Imagine that you spend the better part of a decade and tens of thousands of dollars to prepare yourself for a career as a healer, only to find, 10 years later, that you are spending half your time on administrative tasks and reporting. Day after day, your focus is drawn away from the caregiving that gives you joy and improves the lives of your patients.
Likely you would begin to feel emotionally exhausted, dispirited, and detached. In other words, you would be burned out.
This has serious implications not just for physicians but to the organization as a whole – it represents a real threat to the business.
Physician burnout is becoming all but epidemic in healthcare, with study after study indicating that an alarmingly high number of doctors experience the emotional exhaustion, depersonalization and sense of low personal accomplishment that define burnout.
Now, new data from more than 1,000 practicing physicians surveyed by athenahealth provides insight into the various dimensions and manifestations of burnout — and offers doctors, their managers and staffs a way forward to address burnout and protect their organizations.
A threat to the organization
Burnout is a complex condition. But one insight that emerges very clearly from our research, and that of others, is that physicians are not experiencing burnout because of their patient interactions. Rather, it is the rising tide of administrative demands from within and outside the organization that are making so many physicians feel disconnected.
In a 2016 survey of more than 17,000 physicians, conducted by the Physicians Foundation, 54 percent of doctors surveyed rated their morale as somewhat or very negative, and 49 percent of them said they either often or always felt burned out. Nearly half of all surveyed physicians would no longer recommend medicine to their own children as a career, and a third would not choose medicine again for themselves.
This ongoing situation represents a problem not just for physicians, but for their organizations.

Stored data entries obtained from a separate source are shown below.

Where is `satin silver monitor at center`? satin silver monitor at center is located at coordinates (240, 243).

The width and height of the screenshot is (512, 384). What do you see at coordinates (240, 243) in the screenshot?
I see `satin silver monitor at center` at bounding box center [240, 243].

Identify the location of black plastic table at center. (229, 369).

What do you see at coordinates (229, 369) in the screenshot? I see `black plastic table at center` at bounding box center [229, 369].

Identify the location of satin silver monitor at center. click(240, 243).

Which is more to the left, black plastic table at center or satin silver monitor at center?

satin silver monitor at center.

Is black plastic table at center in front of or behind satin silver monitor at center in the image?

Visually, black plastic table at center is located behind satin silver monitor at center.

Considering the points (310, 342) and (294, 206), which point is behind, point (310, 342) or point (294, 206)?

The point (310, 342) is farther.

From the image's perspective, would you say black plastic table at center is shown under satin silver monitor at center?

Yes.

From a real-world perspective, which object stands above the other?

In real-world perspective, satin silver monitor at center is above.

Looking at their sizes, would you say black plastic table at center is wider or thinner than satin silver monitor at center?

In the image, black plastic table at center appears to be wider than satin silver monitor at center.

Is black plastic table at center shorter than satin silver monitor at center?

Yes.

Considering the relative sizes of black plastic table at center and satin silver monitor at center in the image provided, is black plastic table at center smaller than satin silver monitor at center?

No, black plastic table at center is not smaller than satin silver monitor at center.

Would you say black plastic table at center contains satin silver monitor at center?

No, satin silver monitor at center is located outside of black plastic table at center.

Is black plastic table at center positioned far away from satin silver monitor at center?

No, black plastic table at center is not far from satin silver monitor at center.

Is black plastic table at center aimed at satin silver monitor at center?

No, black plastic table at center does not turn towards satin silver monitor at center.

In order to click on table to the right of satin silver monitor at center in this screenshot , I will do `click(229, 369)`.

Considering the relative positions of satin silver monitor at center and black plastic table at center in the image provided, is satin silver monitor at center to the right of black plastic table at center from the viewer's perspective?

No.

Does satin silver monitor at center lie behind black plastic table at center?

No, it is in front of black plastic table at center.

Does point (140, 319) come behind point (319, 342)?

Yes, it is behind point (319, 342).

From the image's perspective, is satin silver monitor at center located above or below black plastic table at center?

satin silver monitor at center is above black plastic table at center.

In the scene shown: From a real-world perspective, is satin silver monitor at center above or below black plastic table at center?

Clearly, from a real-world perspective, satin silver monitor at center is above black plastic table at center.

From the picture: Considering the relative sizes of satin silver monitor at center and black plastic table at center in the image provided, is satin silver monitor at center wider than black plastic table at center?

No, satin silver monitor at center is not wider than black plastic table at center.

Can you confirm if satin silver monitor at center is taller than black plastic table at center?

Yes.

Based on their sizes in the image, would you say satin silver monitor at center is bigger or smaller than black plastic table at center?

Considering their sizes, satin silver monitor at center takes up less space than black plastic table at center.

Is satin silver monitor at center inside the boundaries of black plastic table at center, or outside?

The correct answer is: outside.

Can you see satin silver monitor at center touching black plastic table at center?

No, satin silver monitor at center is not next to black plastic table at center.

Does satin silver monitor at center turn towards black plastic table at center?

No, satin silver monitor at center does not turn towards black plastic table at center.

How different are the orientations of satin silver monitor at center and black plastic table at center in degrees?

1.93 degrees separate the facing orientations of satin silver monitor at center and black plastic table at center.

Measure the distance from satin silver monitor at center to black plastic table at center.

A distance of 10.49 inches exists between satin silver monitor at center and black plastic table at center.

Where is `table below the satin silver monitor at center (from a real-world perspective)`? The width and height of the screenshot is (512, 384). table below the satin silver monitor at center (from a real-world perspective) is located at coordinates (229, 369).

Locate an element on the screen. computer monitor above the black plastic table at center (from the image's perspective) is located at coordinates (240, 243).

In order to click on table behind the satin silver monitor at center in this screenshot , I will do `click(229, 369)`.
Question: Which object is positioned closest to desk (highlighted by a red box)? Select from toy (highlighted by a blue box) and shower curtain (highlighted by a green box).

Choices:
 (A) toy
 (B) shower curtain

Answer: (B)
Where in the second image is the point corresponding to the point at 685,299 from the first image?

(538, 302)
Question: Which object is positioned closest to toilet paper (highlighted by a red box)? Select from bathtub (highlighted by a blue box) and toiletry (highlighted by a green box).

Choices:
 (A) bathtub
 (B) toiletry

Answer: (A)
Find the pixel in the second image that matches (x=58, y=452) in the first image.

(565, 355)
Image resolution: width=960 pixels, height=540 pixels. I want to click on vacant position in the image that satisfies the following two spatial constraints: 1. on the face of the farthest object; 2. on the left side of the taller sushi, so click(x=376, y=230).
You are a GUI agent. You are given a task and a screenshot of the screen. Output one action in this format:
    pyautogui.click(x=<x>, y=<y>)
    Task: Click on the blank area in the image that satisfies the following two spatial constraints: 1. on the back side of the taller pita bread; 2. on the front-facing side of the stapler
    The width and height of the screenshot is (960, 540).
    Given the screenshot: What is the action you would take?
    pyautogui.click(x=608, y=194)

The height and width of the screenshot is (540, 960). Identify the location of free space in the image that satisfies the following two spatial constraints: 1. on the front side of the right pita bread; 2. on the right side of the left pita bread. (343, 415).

Our research shows that physicians who reported experiencing signs of burnout are more than 3 times as likely to say they are going to leave their organizations within 3 years — 20 percent as opposed to 9 percent of physicians who aren't experiencing burnout.
Given that a healthcare system spends an average of over $250,000 to recruit and onboard each new physician, this represents a substantial risk to the organization, in both financial and cultural terms.
Complicating the issue for healthcare managers: Burned out physicians may be hard to spot. Our research shows no difference in productivity, measured in RVUs per day, between those with symptoms of burnout and those without.
But there is evidence that physician burnout can negatively impact patient care. A 2008 study of 8,000 surgeons, conducted by the American College of Surgeons, found a strong correlation between the surgeon's level of burnout and self-reported major medical errors. So burned out physicians may be ticking time bombs within an organization, likely to leave or to negatively impact patient care.
Addressing physician burnout is a “must do" for healthcare organizations. It is critical for workforce stability, provider satisfaction, and patient care — and it's simply the right thing to do.
But for the long-term, a healthy workforce requires more than just the absence of burnout. We need a system that supports both physician well-being and organizational health, and we need a way to measure the effectiveness of that system.
Measuring workforce health and stability
athenahealth's research into the characteristics of high-performing service companies has surfaced a new metric for workforce health: self-perceived capability.
“Capability," a term derived from research into service organizations, is not about a physician's clinical skills. Rather, it's a measure of how effectively the organization supports the physician. Capable physicians, as we've defined them, agree that they have the tools, resources, information, and latitude to provide high-quality patient care.
And capability can be measured for both clinical and non-clinical staff. It represents how well the organization has designed jobs and systems to ensure that all team members have the tools to work at the top of their licenses.
We believe that building capability among physicians and staffs will address many of the controllable factors that contribute to burnout. And we think a focus on capability will promote a healthier, more sustainable workforce over the long term.
Our survey data bears this out. We found that those physicians who rated themselves as capable were about half as likely to exhibit symptoms of burnout as doctors who did not demonstrate the criteria for capability.
Capability also correlates strongly with other important performance metrics. Capable physicians are half as likely to want to leave their organizations within 3 years, and they are almost 15 percent more productive than physicians who do not meet the criteria for capability.
Building capability to promote workforce health
Beyond aiming to fix the burnout problem, capability represents an aspirational goal for healthcare organizations. It's an exciting concept. Building capability allows us to imagine a world where physicians and staff wake up energized to come to work in the morning, because they are surrounded by systems and people who enable them to focus on what they do best.
In an organization that emphasizes capability, team members have clearly defined roles and responsibilities. Leaders listen to the frontline and prioritize training, communication, and alignment. Innovation is prized and rewarded — especially innovation that results in fewer administrative tasks performed by physicians and other providers.
It's not an impossible dream; it's a reality that most of us would agree is one worth working towards.
Jessica Sweeney-Platt is executive director of research at athenahealth.